27.   Lavelle: I agree. It’s repeated over and over and over again. All you have to do is, Go to the Google News and just put in Putin and Russia. How many people repeat the same stories over and over and over again on a daily basis. It’s really quite extraordinary. Chris, if I can go back to you. One of the things the Russia says it’s going to do is to modernise its Military or it’s going to counteract many kind of the military posture the West poses against it. It’s called “loose Rhetoric” in Washington. For me, it’s the irony of the ironies. We have one country that says they will do add 40 more missiles, which Vladimir Putin announced. Then you have Ashton Carter saying, “This is loose Rhetoric.” When the United States have surrounded Russia with NATO bases and continues to do so, but that’s not provocative. Again, how can they not see that Russia will protect itself and go to a great great lengths to do it? It will not suffer a catastrophic defeat, and that’s what should worry us all.

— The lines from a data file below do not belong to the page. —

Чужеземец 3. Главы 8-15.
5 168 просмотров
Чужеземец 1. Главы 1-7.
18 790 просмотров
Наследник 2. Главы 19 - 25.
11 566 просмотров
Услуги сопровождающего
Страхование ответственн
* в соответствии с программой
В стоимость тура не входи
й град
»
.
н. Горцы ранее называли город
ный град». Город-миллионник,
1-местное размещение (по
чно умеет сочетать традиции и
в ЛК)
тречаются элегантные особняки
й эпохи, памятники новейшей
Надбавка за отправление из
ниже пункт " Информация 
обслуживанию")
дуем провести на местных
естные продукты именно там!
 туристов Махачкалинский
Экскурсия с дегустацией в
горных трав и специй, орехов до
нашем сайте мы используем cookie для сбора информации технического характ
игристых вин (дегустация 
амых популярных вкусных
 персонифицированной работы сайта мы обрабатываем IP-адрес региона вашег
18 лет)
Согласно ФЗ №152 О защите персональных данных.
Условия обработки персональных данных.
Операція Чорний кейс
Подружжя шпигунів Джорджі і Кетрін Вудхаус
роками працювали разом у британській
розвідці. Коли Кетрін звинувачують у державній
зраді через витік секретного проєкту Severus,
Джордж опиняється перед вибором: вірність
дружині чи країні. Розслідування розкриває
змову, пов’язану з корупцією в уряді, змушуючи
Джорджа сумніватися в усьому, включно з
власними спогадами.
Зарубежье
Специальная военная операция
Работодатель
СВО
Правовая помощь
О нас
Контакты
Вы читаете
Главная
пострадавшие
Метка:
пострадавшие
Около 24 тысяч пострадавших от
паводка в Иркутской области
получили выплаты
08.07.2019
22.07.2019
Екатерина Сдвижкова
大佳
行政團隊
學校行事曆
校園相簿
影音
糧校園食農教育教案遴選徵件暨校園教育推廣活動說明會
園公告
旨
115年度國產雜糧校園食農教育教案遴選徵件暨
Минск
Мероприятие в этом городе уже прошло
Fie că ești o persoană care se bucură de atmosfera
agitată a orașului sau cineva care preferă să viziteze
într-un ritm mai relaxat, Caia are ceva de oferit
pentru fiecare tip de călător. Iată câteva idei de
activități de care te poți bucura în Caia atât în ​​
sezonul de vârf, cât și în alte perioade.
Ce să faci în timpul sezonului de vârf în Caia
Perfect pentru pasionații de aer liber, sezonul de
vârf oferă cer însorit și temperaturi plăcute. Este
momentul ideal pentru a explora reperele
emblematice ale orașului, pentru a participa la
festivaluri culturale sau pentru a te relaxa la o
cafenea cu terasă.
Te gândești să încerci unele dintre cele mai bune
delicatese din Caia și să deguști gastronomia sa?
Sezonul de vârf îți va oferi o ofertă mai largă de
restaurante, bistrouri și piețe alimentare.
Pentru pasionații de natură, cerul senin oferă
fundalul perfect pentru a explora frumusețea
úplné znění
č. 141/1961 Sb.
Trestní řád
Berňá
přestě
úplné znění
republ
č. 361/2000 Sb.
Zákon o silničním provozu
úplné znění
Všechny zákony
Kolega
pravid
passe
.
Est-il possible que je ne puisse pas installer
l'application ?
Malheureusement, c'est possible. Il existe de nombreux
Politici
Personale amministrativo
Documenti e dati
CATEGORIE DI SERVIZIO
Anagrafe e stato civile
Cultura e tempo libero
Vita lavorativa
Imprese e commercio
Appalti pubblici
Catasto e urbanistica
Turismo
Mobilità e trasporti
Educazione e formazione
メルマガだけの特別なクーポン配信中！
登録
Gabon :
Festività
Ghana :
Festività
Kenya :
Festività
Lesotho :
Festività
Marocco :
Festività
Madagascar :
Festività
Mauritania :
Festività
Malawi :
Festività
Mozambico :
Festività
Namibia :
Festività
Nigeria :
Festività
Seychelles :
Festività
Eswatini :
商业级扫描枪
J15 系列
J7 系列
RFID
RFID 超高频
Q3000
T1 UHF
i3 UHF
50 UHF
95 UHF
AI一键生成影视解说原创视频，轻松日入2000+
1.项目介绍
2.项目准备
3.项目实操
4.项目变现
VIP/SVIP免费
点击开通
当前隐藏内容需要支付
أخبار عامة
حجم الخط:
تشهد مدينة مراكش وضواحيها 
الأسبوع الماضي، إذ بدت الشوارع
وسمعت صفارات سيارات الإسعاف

28.   Hedges: I’ve spent 20 years at the outer reaches of the Empire as a foreign correspondent, most of them with the New York Times. And the Rhetoric that comes out of Washington bears no resemblance to, number one, policy, number two, the Reality on the ground. The whole idea that we would invade Iraq to implement Democracy. And we saw what happened in Gaza, there was a Free Election and Hamas won.
29.   Lavelle: Yup.
30.   Hedges: You saw what happened in all sorts of countries throughout the World. The US is interested in Power, it’s interested in expanding primarily its economic explotation. Part of the reason they turned on Putin is because he challenged foreign oil companies that had Monopoly over Russian oil. This is something that ** have taken down in Iran. You have one kind of game of Rhetoric which is primarily domestic and, perhaps to the extent that it works, international consumption, but the Reality is far more Machiavellian and far more driven by desire for economic and military supremacy. Okay so, Ashton Carter says this is loose Rhetoric. They’ll say anything. You have Hillary Clinton running around calling Putin Hitler.
31.   Lavelle: Chris, to be staying with you. How do you go back from that? When you call someone Hitler, how do you sit down and talk to him? This is the absurdity of all these Rhetoric. It gets to a certain point where you deny a dialogue. Dialogue is out the window. Go ahead, Chris.
32.   Hedges: Right, that’s the danger. And we see that within the Ukraine itself, where Kiev has called the eastern part of the country, those who are fighting against Kiev and US-backed & NATO-backed Forces, as a terrorist. They have not named this for what it is, which is a Civil War. They have not recognised the legitimate grievances on the part of the Russified segment of the Ukraine. I have to go back to this kind of blindness that comes with imperial hubris. This goes all the way back to Thucydides or Æschylus’s play. The Persians and Darians. A ghost comes back and explains to the Persians that their defeat was caused by Pride, overweaning Pride.
33.   Lavelle: Chris, I have to jump in here. On that sad note, I have to end the programme. Many thanks to my guests in Charlottsville and in Providence. And thanks to our views for watching us here on RT. And remember, CrossTalk rules.